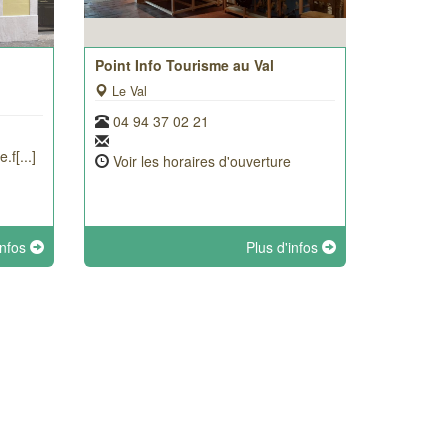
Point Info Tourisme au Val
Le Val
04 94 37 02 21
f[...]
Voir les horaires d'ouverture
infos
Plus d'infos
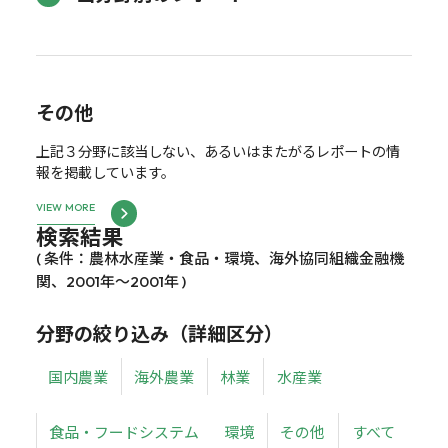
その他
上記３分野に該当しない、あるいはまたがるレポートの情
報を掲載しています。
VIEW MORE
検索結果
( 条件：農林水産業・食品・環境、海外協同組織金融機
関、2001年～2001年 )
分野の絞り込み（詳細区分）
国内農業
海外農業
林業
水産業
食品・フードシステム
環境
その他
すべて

·····

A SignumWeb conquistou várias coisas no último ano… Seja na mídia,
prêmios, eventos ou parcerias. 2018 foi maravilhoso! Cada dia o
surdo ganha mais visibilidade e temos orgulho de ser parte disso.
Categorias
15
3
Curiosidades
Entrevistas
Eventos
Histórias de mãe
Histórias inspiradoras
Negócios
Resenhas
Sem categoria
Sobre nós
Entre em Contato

·····

> _Task prompt_: Only the lines holding the string "Histórias" are needed; copy each of them from the material above.

> _Answer section_:
Histórias de mãe
Histórias inspiradoras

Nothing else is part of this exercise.